_Exercise brief:_
The line containing "中学生、高校生向け成長サプリメント" and each line after it, through the final line of the data, are to be retyped exactly, with pictures left out.

_Data for analysis:_
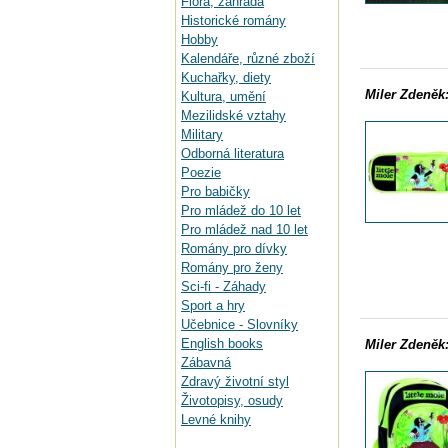
Flora, zahrada
Historické romány
Hobby
Kalendáře, různé zboží
Kuchařky, diety
Miler Zdeněk
Kultura, umění
Mezilidské vztahy
Military
Odborná literatura
Poezie
Pro babičky
Pro mládež do 10 let
Pro mládež nad 10 let
Romány pro dívky
Romány pro ženy
Sci-fi - Záhady
Sport a hry
Učebnice - Slovníky
English books
Miler Zdeněk
Zábavná
Zdravý životní styl
Životopisy, osudy
Levné knihy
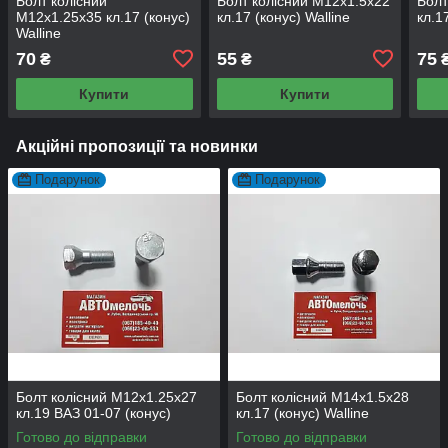
Болт колісний
Болт колісний М12х1.5х22
Болт
М12х1.25х35 кл.17 (конус)
кл.17 (конус) Walline
кл.1
Walline
70
55
75
₴
₴
Купити
Купити
Акційні пропозиції та новинки
Подарунок
Подарунок
Болт колісний М12х1.25х27
Болт колісний М14х1.5х28
кл.19 ВАЗ 01-07 (конус)
кл.17 (конус) Walline
Готово до відправки
Готово до відправки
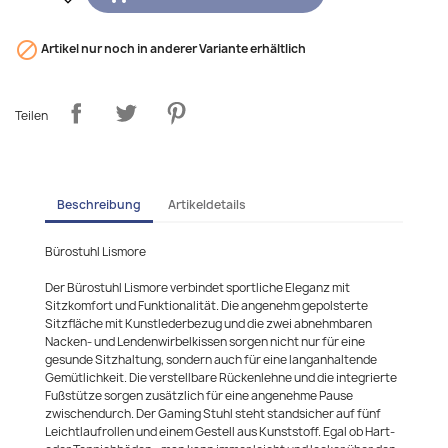

Artikel nur noch in anderer Variante erhältlich
Teilen
Beschreibung
Artikeldetails
Bürostuhl Lismore
Der Bürostuhl Lismore verbindet sportliche Eleganz mit
Sitzkomfort und Funktionalität. Die angenehm gepolsterte
Sitzfläche mit Kunstlederbezug und die zwei abnehmbaren
Nacken- und Lendenwirbelkissen sorgen nicht nur für eine
gesunde Sitzhaltung, sondern auch für eine langanhaltende
Gemütlichkeit. Die verstellbare Rückenlehne und die integrierte
Fußstütze sorgen zusätzlich für eine angenehme Pause
zwischendurch. Der Gaming Stuhl steht standsicher auf fünf
Leichtlaufrollen und einem Gestell aus Kunststoff. Egal ob Hart-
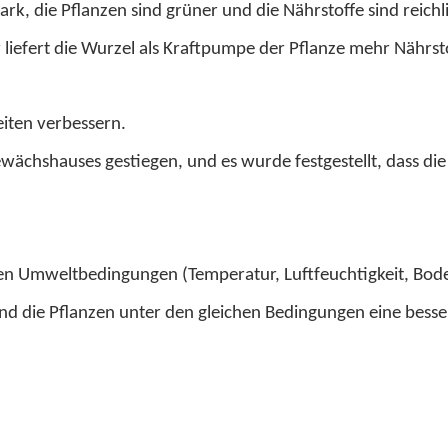
 die Pflanzen sind grüner und die Nährstoffe sind reichlic
 liefert die Wurzel als Kraftpumpe der Pflanze mehr Nährsto
iten verbessern.
 Gewächshauses gestiegen, und es wurde festgestellt, dass 
hen Umweltbedingungen (Temperatur, Luftfeuchtigkeit, B
d die Pflanzen unter den gleichen Bedingungen eine bessere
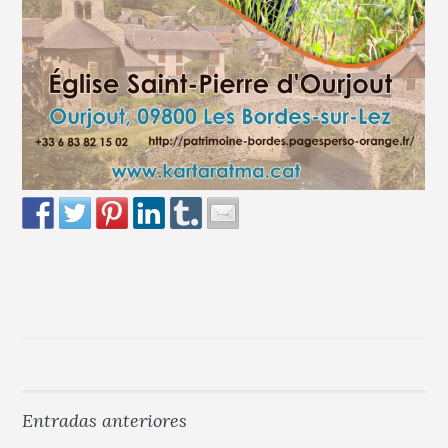
Entradas anteriores
Navegación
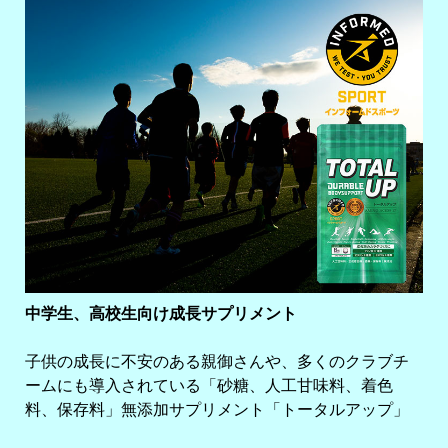
中学生、高校生向け成長サプリメント
子供の成長に不安のある親御さんや、多くのクラブチ
ームにも導入されている「砂糖、人工甘味料、着色
料、保存料」無添加サプリメント「トータルアップ」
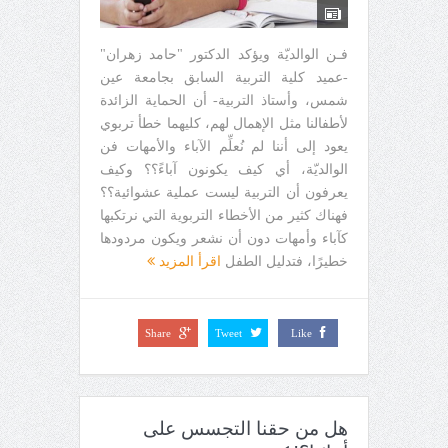
فـن الوالديّة ويؤكد الدكتور "حامد زهران"
-عميد كلية التربية السابق بجامعة عين
شمس، وأستاذ التربية- أن الحماية الزائدة
لأطفالنا مثل الإهمال لهم، كليهما خطأ تربوي
يعود إلى أننا لم نُعلِّم الآباء والأمهات فن
الوالديّة، أي كيف يكونون آباءً؟؟ وكيف
يعرفون أن التربية ليست عملية عشوائية؟؟
فهناك كثير من الأخطاء التربوية التي نرتكبها
كآباء وأمهات دون أن نشعر ويكون مردودها
خطيرًا، فتدليل الطفل
اقرأ المزيد
Share
Tweet
Like
هل من حقنا التجسس على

_Answer:_
中学生、高校生向け成長サプリメント
子供の成長に不安のある親御さんや、多くのクラブチ
ームにも導入されている「砂糖、人工甘味料、着色
料、保存料」無添加サプリメント「トータルアップ」
فـن الوالديّة ويؤكد الدكتور "حامد زهران"
-عميد كلية التربية السابق بجامعة عين
شمس، وأستاذ التربية- أن الحماية الزائدة
لأطفالنا مثل الإهمال لهم، كليهما خطأ تربوي
يعود إلى أننا لم نُعلِّم الآباء والأمهات فن
الوالديّة، أي كيف يكونون آباءً؟؟ وكيف
يعرفون أن التربية ليست عملية عشوائية؟؟
فهناك كثير من الأخطاء التربوية التي نرتكبها
كآباء وأمهات دون أن نشعر ويكون مردودها
خطيرًا، فتدليل الطفل
اقرأ المزيد
Share
Tweet
Like
هل من حقنا التجسس على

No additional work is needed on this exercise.